GSE214108 Processing Pipeline
RNA-Seq
code_examples
3 steps
Publication
An RNA-targeting CRISPR-Cas13d system alleviates disease-related phenotypes in Huntington's disease models.Nature neuroscience (2023) — PMID 36510111
Dataset
GSE214108RNA-Targeting CRISPR/Cas13d System Alleviates Disease-Related Phenotypes in Pre-clinical Models of Huntingtonâs Disease (Human).
Warning: Pipeline descriptions and code snippets may be inferred or AI-generated. Use them only as a starting point to guide analysis, and validate before use.
Processing Steps
Generate Jupyter Notebook-
1
RNAseq reads were adapter-trimmed using Cutadapt (v1.14) and mapped to human-specific repetitive elements from RepBase (version 18.05) by STAR (v2.4.0i) (Dobin et al., 2013).
$ Bash example
# Install STAR (if not already installed) # conda install -c bioconda star # Define variables NUM_THREADS=8 # Example number of threads INPUT_READS="trimmed_rnaseq_reads.fastq.gz" # Placeholder for adapter-trimmed RNAseq reads OUTPUT_DIR="star_repbase_alignment" REPBASE_STAR_INDEX="repbase_18.05_star_index" # Placeholder for the STAR genome index built from RepBase v18.05 # Create output directory mkdir -p "${OUTPUT_DIR}" # Run STAR to map RNAseq reads to human-specific repetitive elements from RepBase STAR \ --runThreadN "${NUM_THREADS}" \ --genomeDir "${REPBASE_STAR_INDEX}" \ --readFilesIn "${INPUT_READS}" \ --outFileNamePrefix "${OUTPUT_DIR}/" \ --outSAMtype BAM SortedByCoordinate \ --outReadsUnmapped Fastx # Optional: to output unmapped reads -
2
Repeat-mapping reads were removed, and remaining reads were mapped to the human genome assembly (hg19) with STAR
$ Bash example
# Install STAR (if not already installed) # conda install -c bioconda star=2.7.10a # --- Reference Data Setup (Example Paths) --- # Download human genome assembly hg19 FASTA # wget -P /path/to/genome/hg19/ ftp://hgdownload.soe.ucsc.edu/goldenPath/hg19/bigZips/hg19.fa.gz # gunzip /path/to/genome/hg19/hg19.fa.gz # Download Gencode v19 GTF annotation for hg19 (recommended for RNA-seq) # wget -P /path/to/genome/hg19/ ftp://ftp.ebi.ac.uk/pub/databases/gencode/Gencode_human/release_19/gencode.v19.annotation.gtf.gz # gunzip /path/to/genome/hg19/gencode.v19.annotation.gtf.gz # Create STAR genome index (if not already created) # Replace /path/to/star_index/hg19 with your desired index directory # Replace /path/to/genome/hg19/hg19.fa with your FASTA file path # Replace /path/to/genome/hg19/gencode.v19.annotation.gtf with your GTF file path # --sjdbOverhang 100 is a common value for read lengths around 100bp.

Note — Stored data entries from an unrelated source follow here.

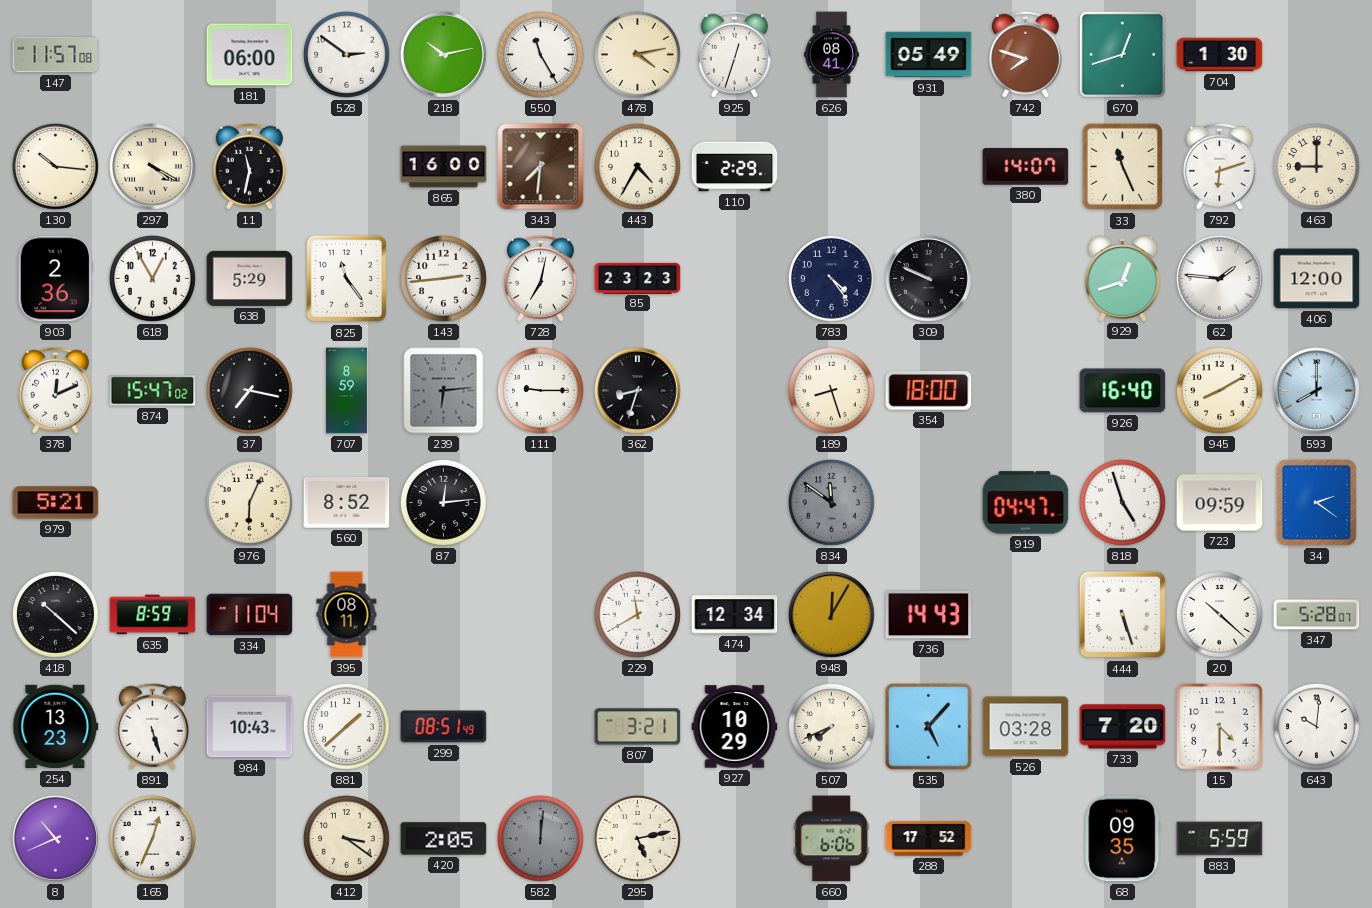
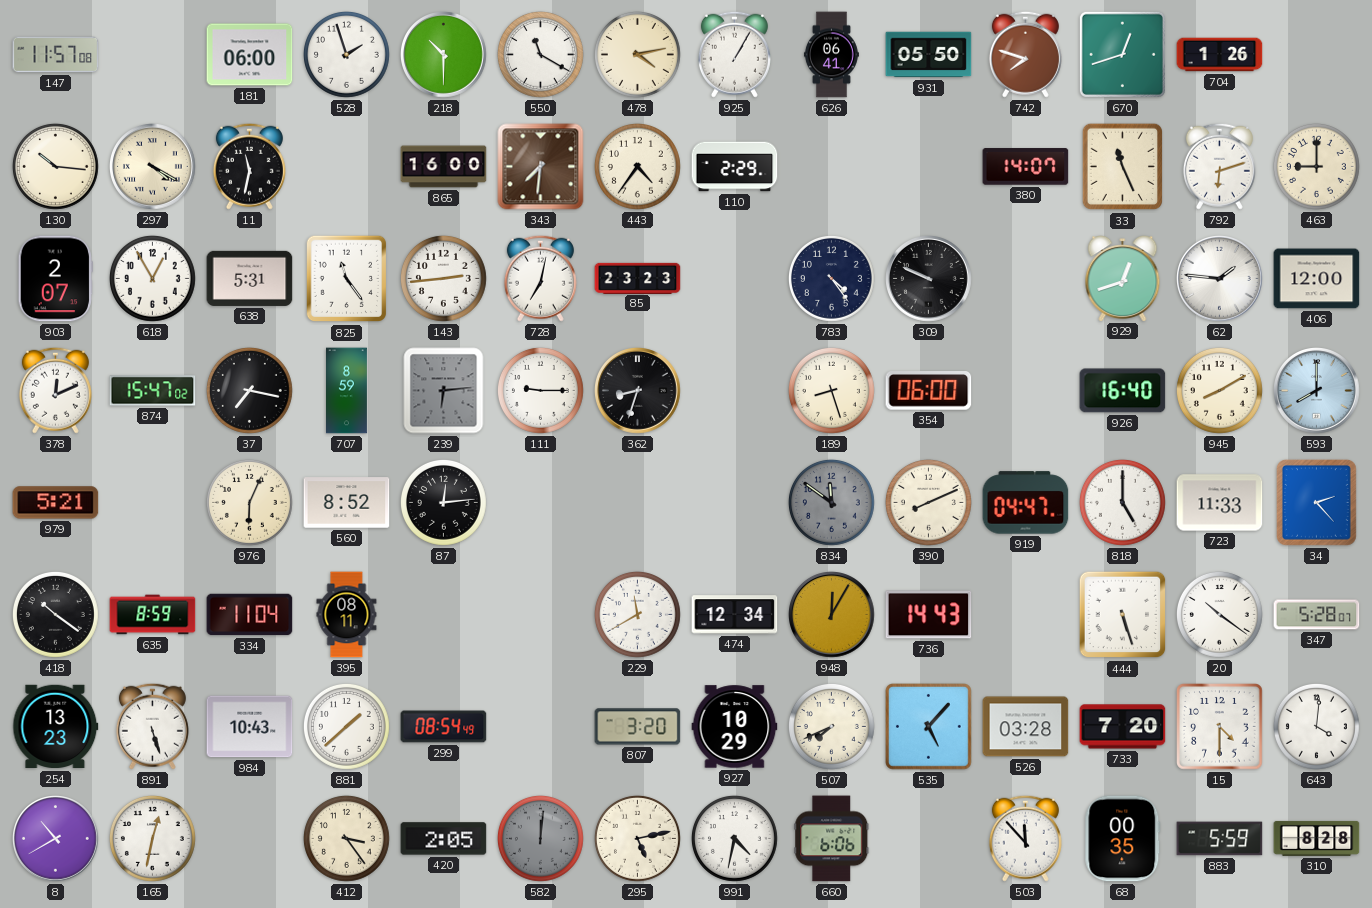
528: 2:51 -> 1:57
218: 10:13 -> 10:30
550: 11:25 -> 11:20
925: 12:33 -> 1:05
626: 08:41 -> 06:41
931: 05:49 -> 05:50
704: 1:30 -> 1:26
443: 4:35 -> 4:36
903: 2:36 -> 2:07
638: 5:29 -> 5:31
354: 18:00 -> 06:00
390: none -> 8:11
818: 4:57 -> 5:00
723: 09:59 -> 11:33
34: 2:21 -> 2:23
418: 10:22 -> 10:21
20: 10:22 -> 10:21
299: 08:51 -> 08:54
807: 3:21 -> 3:20
643: 10:01 -> 4:01
8: 10:41 -> 10:40
165: 12:34 -> 12:32
412: 3:21 -> 3:24
991: none -> 4:32
288: 17:52 -> none
503: none -> 11:53
68: 09:35 -> 00:35
310: none -> 8:28
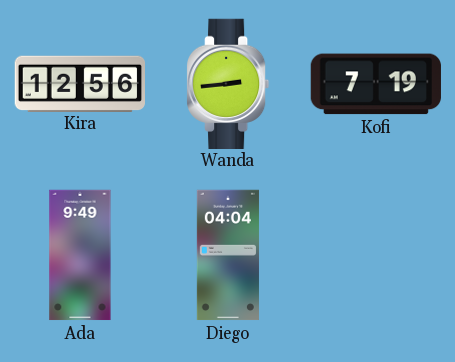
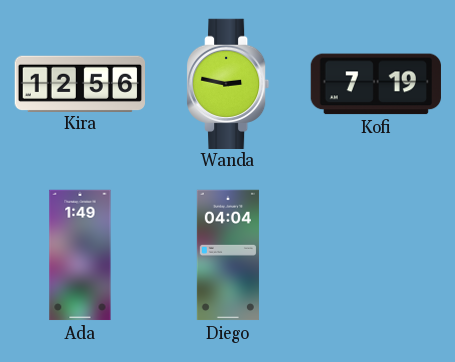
Wanda: 2:44 -> 2:47
Ada: 9:49 -> 1:49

Adjust if your reads are different. # STAR --runMode genomeGenerate \ # --genomeDir /path/to/star_index/hg19 \ # --genomeFastaFiles /path/to/genome/hg19/hg19.fa \ # --sjdbGTFfile /path/to/genome/hg19/gencode.v19.annotation.gtf \ # --sjdbOverhang 100 \ # --runThreadN 8 # --- Alignment Command --- # Assumes input_reads_R1.fastq.gz and input_reads_R2.fastq.gz are the paired-end reads # after repeat-mapping reads have been removed (or STAR will filter them with --outFilterMultimapNmax 1). # Replace /path/to/star_index/hg19 with the actual path to your STAR genome index. # Adjust --runThreadN based on available CPU cores. # Adjust --limitBAMsortRAM based on available RAM (e.g., 30GB for 30000000000 bytes). STAR --genomeDir /path/to/star_index/hg19 \ --readFilesIn input_reads_R1.fastq.gz input_reads_R2.fastq.gz \ --readFilesCommand zcat \ --runThreadN 8 \ --outFileNamePrefix aligned_reads_ \ --outSAMtype BAM SortedByCoordinate \ --outSAMattributes Standard \ --outFilterMultimapNmax 1 \ --outFilterType BySJout \ --outFilterMismatchNmax 999 \ --outFilterMismatchNoverLmax 0.04 \ --alignIntronMin 20 \ --alignIntronMax 1000000 \ --alignMatesGapMax 1000000 \ --limitBAMsortRAM 30000000000 -
3
Read counts for all genes annotated in GENCODE (hg19) were calculated using the read summarization program featureCounts (Liao et al., 2014).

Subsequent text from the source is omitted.